Division of Neurocritical Care, Department of Neurosurgery, University of Texas Health at San Antonio, San Antonio, TX 78229, USA.
J Clin Med. 2025 Mar 30;14(7):2377. doi: 10.3390/jcm14072377.
: Intracranial hemorrhage (ICH) is a life-threatening medical condition that needs early detection and treatment. In this systematic review and meta-analysis, we aimed to update our knowledge of the performance of deep learning (DL) models in detecting ICH on non-contrast computed tomography (NCCT). : The study protocol was registered with PROSPERO (CRD420250654071). PubMed/MEDLINE and Google Scholar databases and the reference section of included studies were searched for eligible studies. The risk of bias in the included studies was assessed using the QUADAS-2 tool. Required data was collected to calculate pooled sensitivity, specificity, positive predictive value (PPV), and negative predictive value (NPV) with the corresponding 95% CI using the random effects model. : Seventy-three studies were included in our qualitative synthesis, and fifty-eight studies were selected for our meta-analysis. A pooled sensitivity of 0.92 (95% CI 0.90-0.94) and a pooled specificity of 0.94 (95% CI 0.92-0.95) were achieved. Pooled PPV was 0.84 (95% CI 0.78-0.89) and pooled NPV was 0.97 (95% CI 0.96-0.98). A bivariate model showed a pooled AUC of 0.96 (95% CI 0.95-0.97). : This meta-analysis demonstrates that DL performs well in detecting ICH from NCCTs, highlighting a promising potential for the use of AI tools in various practice settings. More prospective studies are needed to confirm the potential clinical benefit of implementing DL-based tools and reveal the limitations of such tools for automated ICH detection and their impact on clinical workflow and outcomes of patients.

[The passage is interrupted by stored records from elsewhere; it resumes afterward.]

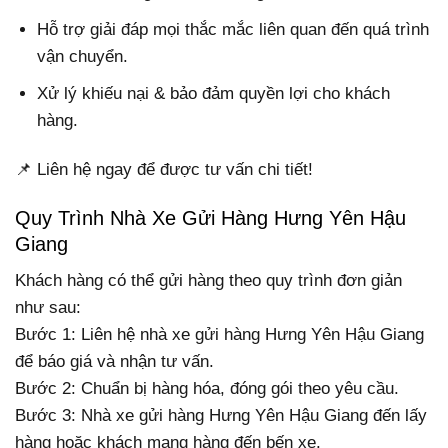
Hỗ trợ giải đáp mọi thắc mắc liên quan đến quá trình
vận chuyển.
Xử lý khiếu nại & bảo đảm quyền lợi cho khách
hàng.
📌 Liên hệ ngay để được tư vấn chi tiết!
Quy Trình Nhà Xe Gửi Hàng Hưng Yên Hậu
Giang
Khách hàng có thể gửi hàng theo quy trình đơn giản
như sau:
Bước 1: Liên hệ nhà xe gửi hàng Hưng Yên Hậu Giang
để báo giá và nhận tư vấn.
Bước 2: Chuẩn bị hàng hóa, đóng gói theo yêu cầu.
Bước 3: Nhà xe gửi hàng Hưng Yên Hậu Giang đến lấy
hàng hoặc khách mang hàng đến bến xe.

颅内出血(ICH)是一种危及生命的疾病,需要早期检测和治疗。在这项系统评价和荟萃分析中,我们旨在更新我们对深度学习(DL)模型在非增强计算机断层扫描(NCCT)上检测ICH性能的认识。:该研究方案已在PROSPERO(CRD420250654071)注册。检索了PubMed/MEDLINE和谷歌学术数据库以及纳入研究的参考文献部分,以查找符合条件的研究。使用QUADAS-2工具评估纳入研究的偏倚风险。收集所需数据,使用随机效应模型计算合并敏感性、特异性、阳性预测值(PPV)和阴性预测值(NPV)以及相应的95%置信区间。:我们的定性综合分析纳入了73项研究,58项研究被选入我们的荟萃分析。合并敏感性为0.92(95%CI 0.90-0.94),合并特异性为0.94(95%CI 0.92-0.95)。合并PPV为0.84(95%CI 0.78-0.89),合并NPV为0.97(95%CI 0.96-0.98)。双变量模型显示合并AUC为0.96(95%CI 0.95-0.97)。:这项荟萃分析表明,DL在从NCCT中检测ICH方面表现良好,突出了在各种实践环境中使用人工智能工具的潜在前景。需要更多的前瞻性研究来证实实施基于DL的工具的潜在临床益处,并揭示此类工具在自动ICH检测方面的局限性及其对临床工作流程和患者结局的影响。